My wife and I raised, indoors, enough monarchs, on our two best years, to tag 100 butterflies. Each year one was found in Mexico. We had over 300 healthy common milkweed (Asclepias syriaca) plants each year. [The author of the scientific name thought the common milkweed, a native of North America, came from Syria.] 

The Monarch Butterfly Sanctuary would return to a forest if left alone; just as it did when the fields were no longer farmed in the past. Milkweeds would be a part of that succession. In time the native trees would prevail; as they did before being cleared for the current use of the land. A stable, climax, community would return. There would be few if any milkweeds. But this will not happen.

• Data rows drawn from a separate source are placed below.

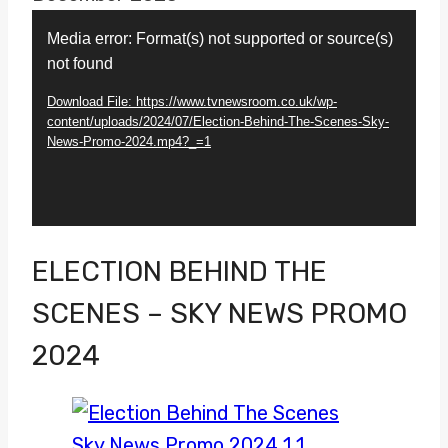
Video
Media error: Format(s) not supported or source(s)
Player
not found
Download File: https://www.tvnewsroom.co.uk/wp-
content/uploads/2024/07/Election-Behind-The-Scenes-Sky-
News-Promo-2024.mp4?_=1
ELECTION BEHIND THE
SCENES – SKY NEWS PROMO
2024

Non-native invasive species now disrupt normal succession. Invasive species crowd out, out compete, other species; other plants and the animals that feed on them. Diversity is reduced. We need to manage succession in such a way that milkweeds can thrive in a stable environment.

My understanding is that this is not difficult for this plot of land. Just mow in the spring and again in the fall, at the proper time; before the milkweeds are up in the spring and after the plants are going dormant in the fall (drought, freeze, or deer).

Crown Vetch from Top of Coreopsis Field
The Community Conservationist for the City of Columbia provided invasive species literature on crown vetch and bush honeysuckles. The crown vetch has been pulled from the sloping field of Coreopsis (some root parts still remain). The deer are feeding down the crown vetch on the upper flat northeast area. Both of these areas will require repeated inspections and plant removal until crown vetch is no longer in the community.

The bush honeysuckles are on neighboring property. Their invasive behavior can be managed by mowing, by removing seedlings and by having neighbors replace them with native alternatives. Native Alternatives to Bush Honeysuckle by Alan Branhagen in the spring 2017 Missouri Prairie Journal, Volume 38/Number 1.

A plant survey will determine what is growing now in all areas from the 2015 seeding and new dirt. These plants then serve as indicators of what other plants to add for a stable, low maintenance environment that includes milkweeds, and nectar plants; that turns a weedy area into more than a monarch rearing milkweed patch. It becomes an attractive self-sustainable sanctuary for monarch caterpillars and butterflies, and other pollinators. Residents can have a hand in growing plants for many years.

Milkweed seedlings were provided by the city of Columbia, May 19, from Monarch Watch. Memory Care residents transplanted the 50 plugs under the direction of Danielle Fox, Community Naturalist. The resident's active participation and expectations of what is yet to come was a well-intended result of this project.

Meanwhile we can wait for the fall monarch butterfly migration to lay eggs and feed on these plants. This generation will then fly to Mexico. The plants will then be put out on the sanctuary this fall where they can go dormant and be ready to bloom in 2018; ready for the spring monarch butterfly migration heading again toward Canada.